Now that I was closer, I could see the blackened stump of what had been Troy in the distance, looking like a dark thumb or a mound. Nothing moved around it. The tumulus marking the tomb of Achilles reared across the plain. It was not as tall as I remembered. Wind and weather must have worn it down.

Nothing was left of the miserable house where I and the other captives had been held, but I knew exactly where it had been. And here, on the beach, I could point to the place where they had piled up the treasures they had ripped from Troy, a tottering heap of bronze and linen and pottery. Seagulls strutted there now, and foamy waves washed over it, their bubbles winking and glistening in the sand, ephemeral jewels, imitation of the stolen Trojan ones.

“Where to, my lady?” My attendants looked around, puzzled. “This way?” They pointed to Troy.

“No. Not yet.” I would circle it, visit the plain, sit by the banks of the Scamander, trudge back to the foot of Mount Ida: first see all that had surrounded Troy, edge my way toward it until I had the courage to confront it, behold my dream.

How quickly the fields had recovered. As we walked through them, pushing aside waist-high grasses and wildflowers, I looked in vain for any remnants of the hundreds of bodies of men and horses that had once strewn the fields. I would have thought such a field of death would never vanish. But vanish it had.

This part of the plain flooded in winter, but crowding upon it, at its outer edges, plowed fields and vineyards began. I could see crops growing green under the warm sun, see farmhouses. Here and there oxen were plowing. Carts, half filled with produce, waited in the fields.

On to the foothills of Mount Ida. We passed the springhouse where Troilus had been slain, passed the troughs where once again women were washing, the distinctive slap of their clothes against the stones singing in the summer air. They laughed shrilly as they sprayed one another playfully with water.

The ground rose, and stony outcrops told us we were nearing Mount Ida. Would the hot and cold spring fountains still be there? We rounded a bend and I saw them, the stones crumbling, but the hot water still tumbling out, with its cold twin gushing beside it. Behind it wound the beginning of the path up the mountain. The path I had traveled twice with Andromache.

“A moment,” I told my guards. I had to draw away and think of her, wherever she had gone. Oh, Andromache, I pray that you are content. Happiness is impossible, but contentment, yes, that is within reach. I picked a stem of white wildflowers and scattered their blossoms in her honor.

I turned back to my guards and then in the distance I saw the little house from my dream.
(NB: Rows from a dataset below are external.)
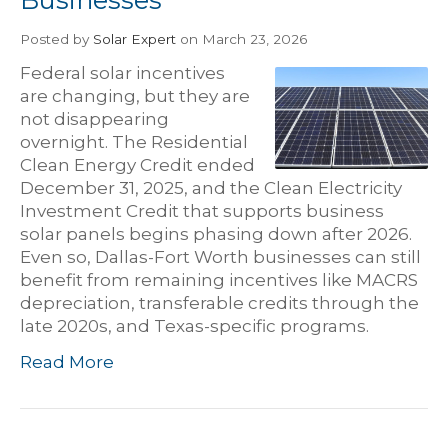
Posted
by
Solar Expert
on March 23, 2026
Federal solar incentives
are changing, but they are
not disappearing
overnight. The Residential
Clean Energy Credit ended
December 31, 2025, and the Clean Electricity
Investment Credit that supports business
solar panels begins phasing down after 2026.
Even so, Dallas-Fort Worth businesses can still
benefit from remaining incentives like MACRS
depreciation, transferable credits through the
late 2020s, and Texas-specific programs.
Read More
It was of stone, its tiled roof neatly shining, and surrounded by olive trees. Who was in it? Why had I dreamed of it? Yet I knew my special sight had granted me the vision, and I must honor that.

“There.” I pointed at it. “We go there.”

It seemed to recede before our eyes. It was much farther away than it looked, sitting surrounded by its fields and masked by the olive trees guarding it. Nothing stirred in the noonday sun; no dogs barked or laborers looked up. But it was too well kept to be deserted. Someone lived there.

We entered the welcome shade of the olive trees, their branches shivering in the slight breeze. The house was in shadow. I told them, “Wait for me.” I must go alone-to what, I did not know.

The door was a stout one of painted wood. I knocked on it once, twice. If the door did not open, I would wait. But the dream must not be denied. I was compelled to follow it. I had come all this way to do so.

It did open. A woman stared out at me. I had never seen her before. “What is it?” Her voice was sharp.

“I do not know,” I said. I could give no other answer. I should have prepared one. How foolish.

“Who are you?” she demanded.

“I am Helen of Sparta, late of Troy.”

Now the door swung open wider. She gaped at me, frowning. “It is even so?” she asked.

“Yes.” I pulled my head covering off my hair. But that gesture no longer guaranteed recognition. Helen, the Helen who had called a thousand ships to Troy, would be eternally young. She was in stories and poems, so she must, perforce, be so in life.